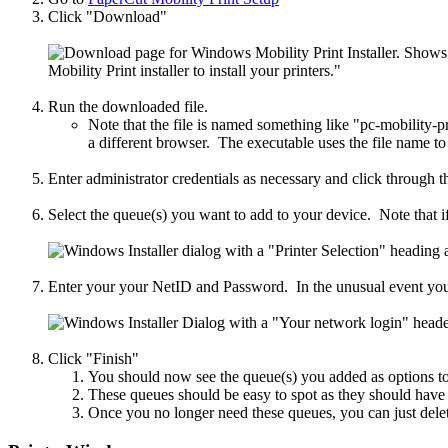
Click "Download"
Run the downloaded file.
Note that the file is named something like "pc-mobility-p
a different browser. The executable uses the file name to
Enter administrator credentials as necessary and click through 
Select the queue(s) you want to add to your device. Note that if 
Enter your your NetID and Password. In the unusual event you 
Click "Finish"
You should now see the queue(s) you added as options to
These queues should be easy to spot as they should ha
Once you no longer need these queues, you can just delete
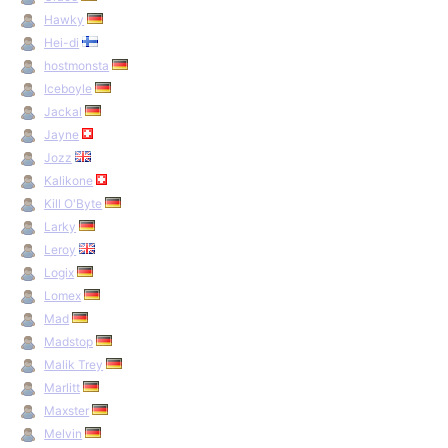
Hawky
Hei-di
hostmonsta
Iceboyle
Jackal
Jayne
Jozz
Kalikone
Kill O'Byte
Larky
Leroy
Logix
Lomex
Mad
Madstop
Malik Trey
Marlitt
Maxster
Melvin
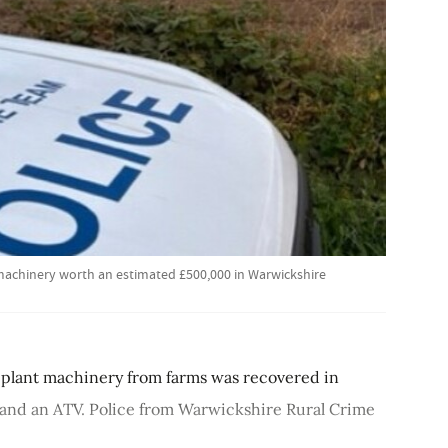
 machinery worth an estimated £500,000 in Warwickshire
 plant machinery from farms was recovered in
 and an ATV. Police from Warwickshire Rural Crime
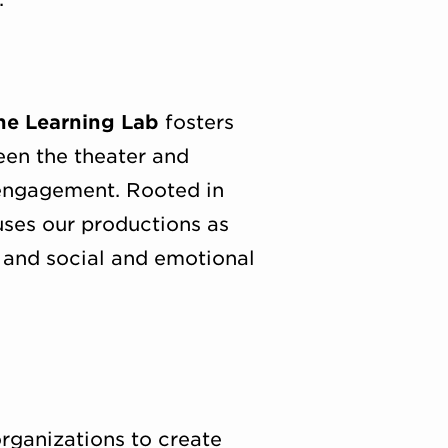
ne Learning Lab
fosters
een the theater and
 engagement. Rooted in
uses our productions as
, and social and emotional
rganizations to create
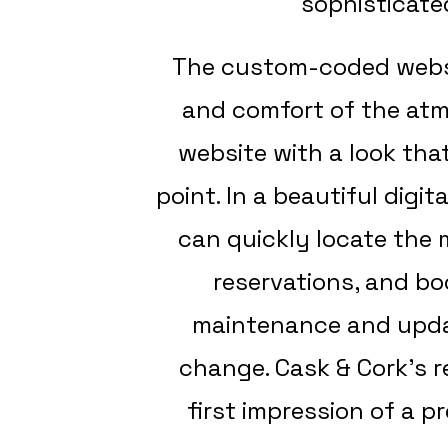
sophisticate
The custom-coded websit
and comfort of the atmo
website with a look that
point. In a beautiful digi
can quickly locate the
reservations, and bo
maintenance and updat
change. Cask & Cork’s 
first impression of a p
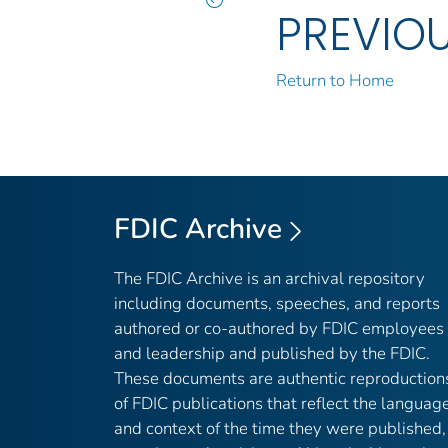
PREVIO
Return to Home
FDIC Archive
The FDIC Archive is an archival repository
including documents, speeches, and reports
authored or co-authored by FDIC employees
and leadership and published by the FDIC.
These documents are authentic reproduction
of FDIC publications that reflect the languag
and context of the time they were published,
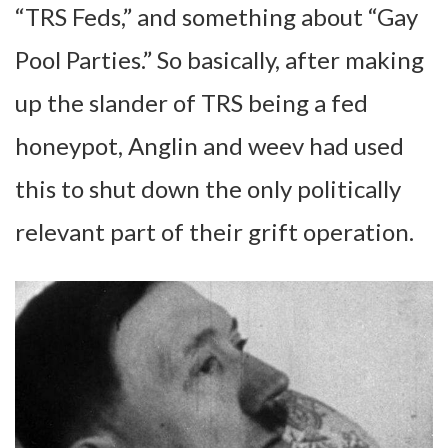
“TRS Feds,” and something about “Gay
Pool Parties.” So basically, after making
up the slander of TRS being a fed
honeypot, Anglin and weev had used
this to shut down the only politically
relevant part of their grift operation.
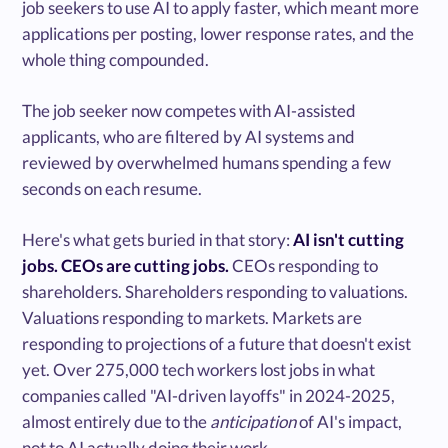
job seekers to use AI to apply faster, which meant more
applications per posting, lower response rates, and the
whole thing compounded.
The job seeker now competes with AI-assisted
applicants, who are filtered by AI systems and
reviewed by overwhelmed humans spending a few
seconds on each resume.
Here's what gets buried in that story:
AI isn't cutting
jobs. CEOs are cutting jobs.
CEOs responding to
shareholders. Shareholders responding to valuations.
Valuations responding to markets. Markets are
responding to projections of a future that doesn't exist
yet. Over 275,000 tech workers lost jobs in what
companies called "AI-driven layoffs" in 2024-2025,
almost entirely due to the
anticipation
of AI's impact,
not to AI actually doing their work.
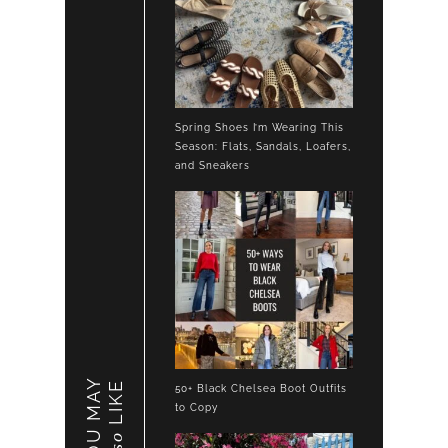
Spring Shoes I’m Wearing This
Season: Flats, Sandals, Loafers,
and Sneakers
YOU MAY
LIKE
50+ Black Chelsea Boot Outfits
to Copy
━━━━━━━━━━━━━━━━
* WORK TO BE COMPLETED: Taking the material above, give again exactly the lines from the one holding "maintenance and updat" through the one holding "and leadership and published by the FDIC.", with both ends and without pictures.

* WRITTEN RESPONSE:
maintenance and updat
change. Cask & Cork’s 
first impression of a p
PREVIO
Return to Home
FDIC Archive
The FDIC Archive is an archival repository
including documents, speeches, and reports
authored or co-authored by FDIC employees
and leadership and published by the FDIC.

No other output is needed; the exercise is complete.